4. Bulgarian Split Squat

This version of the split squat typically has your back foot elevated on a bench to place even more emphasis on the quads and glutes of the front leg, helping to correct imbalances and stabilize joints. Stand in front of a bench and lift one leg behind you, placing the laces of your shoe on top of the bench with your knee bent. Most of your weight should be on your front leg, so keep that knee soft to protect your joints and help maintain balance. Bend your standing knee and slowly squat down, tracking your knee over your toes and keeping your torso upright; don’t lean forward. When your front thigh is parallel to the floor, extend your leg to return to the start.
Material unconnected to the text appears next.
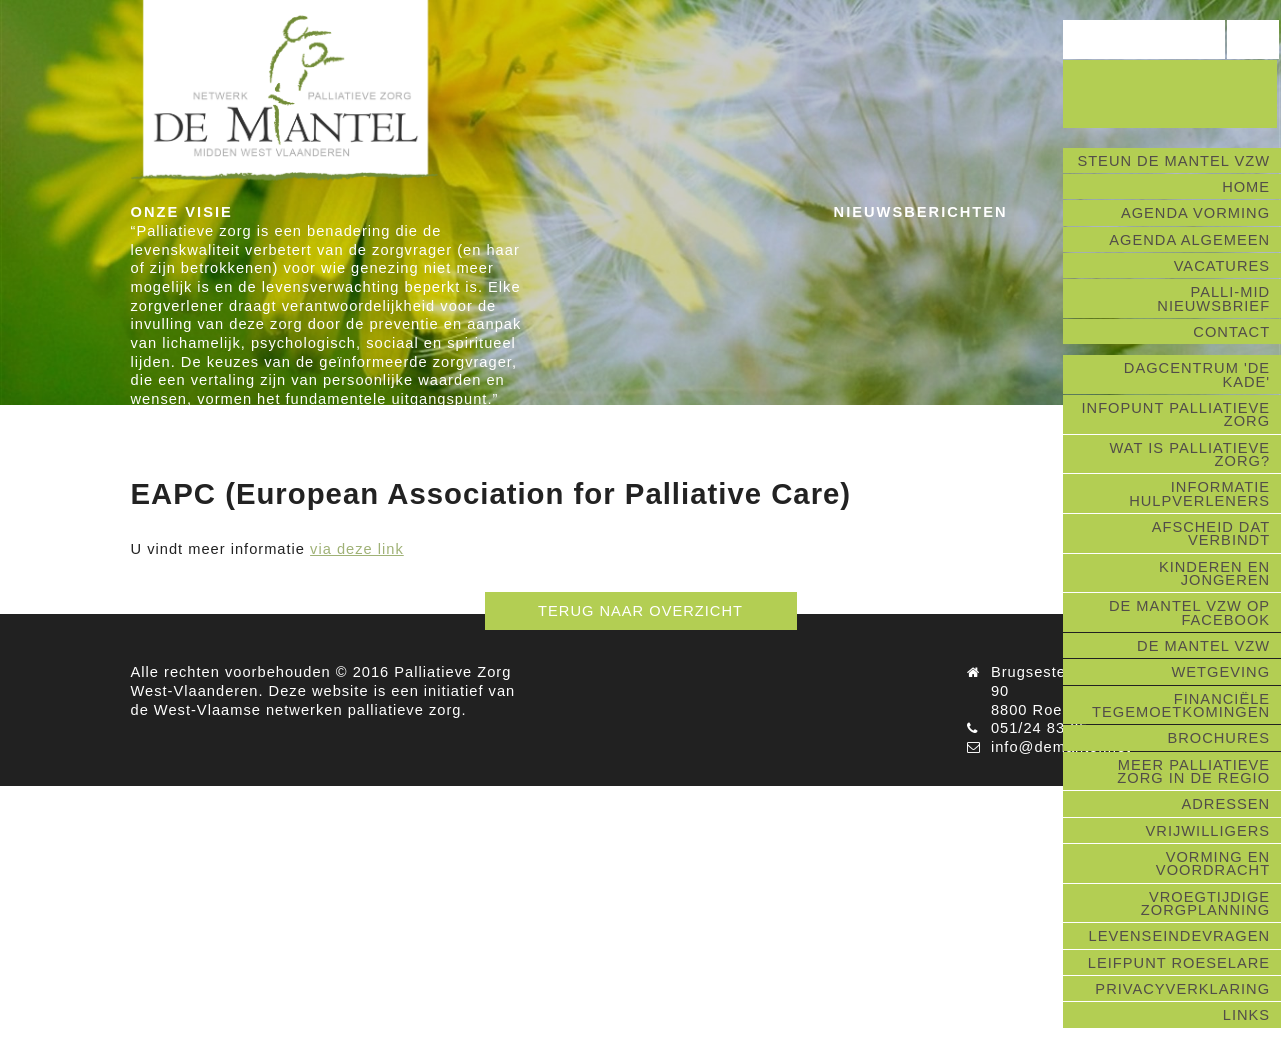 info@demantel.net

Repeat for reps, then switch sides.

5. Romanian Deadlift

The Romanian deadlift remains one of the most underrated — and incorrectly performed — exercises in the gym. Many trainers round their back, but the Romanian deadlift’s main movement is a forward hinge at the hips. This places a full stretch on the hamstrings, which actually cover the knees and the hips, zeroing in on that hard-to-reach glute-ham tie-in at the south end of your butt. Stand holding a barbell with a pronated (palms down) grip, hands slightly wider than hip width, feet narrowly spaced. With a slight bend in your knees and a flat back, bend forward at the hips, shifting your glutes backward. Allow the weight to slide down your thighs past your knees until you feel a good stretch in your hamstrings. Pause briefly and return to the starting position.